[Transcribed page contents]
==========
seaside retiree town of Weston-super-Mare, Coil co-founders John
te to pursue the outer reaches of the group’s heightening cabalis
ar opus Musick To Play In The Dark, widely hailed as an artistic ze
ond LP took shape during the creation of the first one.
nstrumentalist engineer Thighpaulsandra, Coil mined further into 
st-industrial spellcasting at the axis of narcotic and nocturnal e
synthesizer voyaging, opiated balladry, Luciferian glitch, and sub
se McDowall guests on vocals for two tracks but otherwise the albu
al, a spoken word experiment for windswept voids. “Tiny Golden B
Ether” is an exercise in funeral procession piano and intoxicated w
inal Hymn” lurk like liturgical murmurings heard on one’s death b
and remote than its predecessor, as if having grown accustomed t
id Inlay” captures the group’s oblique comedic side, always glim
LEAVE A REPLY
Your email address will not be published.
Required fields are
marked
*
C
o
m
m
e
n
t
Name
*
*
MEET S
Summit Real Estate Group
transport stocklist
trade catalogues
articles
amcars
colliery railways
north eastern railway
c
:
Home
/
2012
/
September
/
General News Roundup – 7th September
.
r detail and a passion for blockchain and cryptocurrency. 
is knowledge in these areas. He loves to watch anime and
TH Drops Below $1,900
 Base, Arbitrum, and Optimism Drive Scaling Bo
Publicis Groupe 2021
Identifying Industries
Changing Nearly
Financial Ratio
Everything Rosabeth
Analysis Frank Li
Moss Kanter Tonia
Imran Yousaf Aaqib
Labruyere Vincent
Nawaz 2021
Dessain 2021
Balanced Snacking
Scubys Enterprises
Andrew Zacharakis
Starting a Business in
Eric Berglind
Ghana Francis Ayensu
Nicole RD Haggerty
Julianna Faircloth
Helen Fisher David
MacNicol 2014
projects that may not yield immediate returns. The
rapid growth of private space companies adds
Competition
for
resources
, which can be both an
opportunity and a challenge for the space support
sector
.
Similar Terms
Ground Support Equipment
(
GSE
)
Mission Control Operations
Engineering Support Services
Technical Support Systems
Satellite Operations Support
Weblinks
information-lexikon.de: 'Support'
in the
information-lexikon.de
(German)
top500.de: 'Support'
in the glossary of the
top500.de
==========
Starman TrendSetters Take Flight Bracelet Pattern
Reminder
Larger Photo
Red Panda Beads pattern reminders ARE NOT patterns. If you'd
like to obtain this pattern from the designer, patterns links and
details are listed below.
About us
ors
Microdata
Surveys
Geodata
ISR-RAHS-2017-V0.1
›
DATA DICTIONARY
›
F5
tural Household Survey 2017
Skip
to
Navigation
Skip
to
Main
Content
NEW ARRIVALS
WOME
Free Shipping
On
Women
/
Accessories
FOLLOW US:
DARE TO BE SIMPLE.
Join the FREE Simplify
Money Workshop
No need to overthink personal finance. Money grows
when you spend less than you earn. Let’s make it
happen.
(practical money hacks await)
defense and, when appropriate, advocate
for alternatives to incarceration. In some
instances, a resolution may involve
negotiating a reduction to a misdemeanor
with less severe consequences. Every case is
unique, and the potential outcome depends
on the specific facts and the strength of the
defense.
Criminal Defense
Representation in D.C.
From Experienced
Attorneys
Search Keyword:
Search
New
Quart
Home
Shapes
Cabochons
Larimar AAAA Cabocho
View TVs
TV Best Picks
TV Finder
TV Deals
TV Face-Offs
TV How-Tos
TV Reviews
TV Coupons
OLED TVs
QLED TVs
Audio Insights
==========
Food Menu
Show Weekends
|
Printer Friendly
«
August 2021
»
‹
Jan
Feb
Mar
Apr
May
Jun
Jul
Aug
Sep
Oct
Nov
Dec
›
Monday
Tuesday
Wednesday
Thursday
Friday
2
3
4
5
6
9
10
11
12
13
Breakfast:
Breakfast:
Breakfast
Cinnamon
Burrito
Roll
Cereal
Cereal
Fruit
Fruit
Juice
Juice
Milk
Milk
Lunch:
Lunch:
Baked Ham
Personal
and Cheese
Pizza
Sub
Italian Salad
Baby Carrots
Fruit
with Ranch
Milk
==========
Your answer must be a copy of every line in the data above that holds the string "lexikon".

information-lexikon.de: 'Support'
information-lexikon.de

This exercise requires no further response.